On 2024-06-28 10:46 (UTC) we released a new version of the database (v. 5.21). This release of the database contained an improvement to fix a problem of queries returning an entity ordered by an indexed-backed property that could come out in the wrong order due to concurrent writes (eg with an index-backed property:  MATCH (n:L) WHERE n.x IS NOT NULL RETURN n ORDER BY n.x) Unfortunately this introduced two undetected regressions:

  • key not found: VariableSlotKey(...) where the runtime would try to access a cached variable that was not in scope 
  • NullCheckReferenceProperty cannot be cast to class ASTCachedProperty  a class cast exception in the slotted runtime happening in some cases when retrieving cached properties

Contrary to the usual process, a human error meant it was rolled-out directly to the AuraDB Enterprise tier without having been exposed first to the AuraDB Free tier and Professional tier.

How the service was affected

Customers running certain types of queries where the whole node would get cached as part of the optimization were seeing failures key not found: VariableSlotKey(...) OR  NullCheckReferenceProperty cannot be cast to class ASTCachedProperty with no simple workarounds. 
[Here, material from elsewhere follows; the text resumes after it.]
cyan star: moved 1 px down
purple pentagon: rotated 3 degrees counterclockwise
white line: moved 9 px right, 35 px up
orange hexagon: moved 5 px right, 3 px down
We fixed the regression and rolled out a new version 5.21.1 (2024-06-29 01:10) and then a second 5.21.2 to address both of these regressions.

What we are doing now

We consider this incident as severe and have committed resources to deliver on the following actions:

  • Rolling out

    • Prevent rolling out to the Enterprise tier at the end of the working week
    • Release roll-out process and tooling to enforce the sequence of tiers to receive a new release
    • Automate the release and roll-out process to remove risks of further human error
    • Improve on the time it takes to release an emergency fix
  • Database release

    • Add further tests around the release of improvements to Cypher
  • Detection

    • Build a monitoring dashboard specific to detect spikes of errors due to Cypher queries
Posted Jul 12, 2024 - 18:29 UTC

Resolved
We have now completed the roll out of the fix to all affected Aura instances. incident resolved
Posted Jun 29, 2024 - 00:54 UTC
Update
We have a fix and are currently progressing with the release of that fix.
The packaging and testing ran longer than earlier estimates.
The current projected ETA for the rollout on Aura is currently June 29th 00:00 UTC
Posted Jun 28, 2024 - 21:29 UTC
Update
We are continuing to work on a fix for this issue.
Posted Jun 28, 2024 - 21:08 UTC
Update
We have a fix and are currently ongoing packaging and release of that fix.
The ETA for the rollout on Aura is currently 22:00 UTC
Posted Jun 28, 2024 - 17:05 UTC
Update
We continue to work on a fix for this issue.
To identify if you are affected - Error Signature: key not found: VariableSlotKey(...)
We are taking steps to contact affected customers.
Posted Jun 28, 2024 - 15:29 UTC
Identified
Aura 5 latest update has introduced a query regression

Error Signature: key not found: VariableSlotKey(ke)
Workaround: prefixing the queries with runtime=legacy should address the issue
Posted Jun 28, 2024 - 13:58 UTC
This incident affected: AuraDB Enterprise (*.databases.neo4j.io) (AuraDB Enterprise on AWS (*.databases.neo4j.io), AuraDB Enterprise on Azure (*.databases.neo4j.io), AuraDB Enterprise on GCP (*.databases.neo4j.io)), AuraDB Professional (*.databases.neo4j.io) (AuraDB Professional on AWS (*.databases.neo4j.io), AuraDB Professional on Azure (*.databases.neo4j.io), AuraDB Professional on GCP (*.databases.neo4j.io)), AuraDS (*.databases.neo4j.io) (AuraDS on AWS (*.databases.neo4j.io), AuraDS on Azure (*.databases.neo4j.io), AuraDS on GCP (*.databases.neo4j.io)), AuraDS Enterprise (*.databases.neo4j.io) (AuraDS Enterprise on AWS (*.databases.neo4j.io), AuraDS Enterprise on Azure (*.databases.neo4j.io), AuraDS Enterprise on GCP (*.databases.neo4j.io)), and AuraDB Free (*.databases.neo4j.io).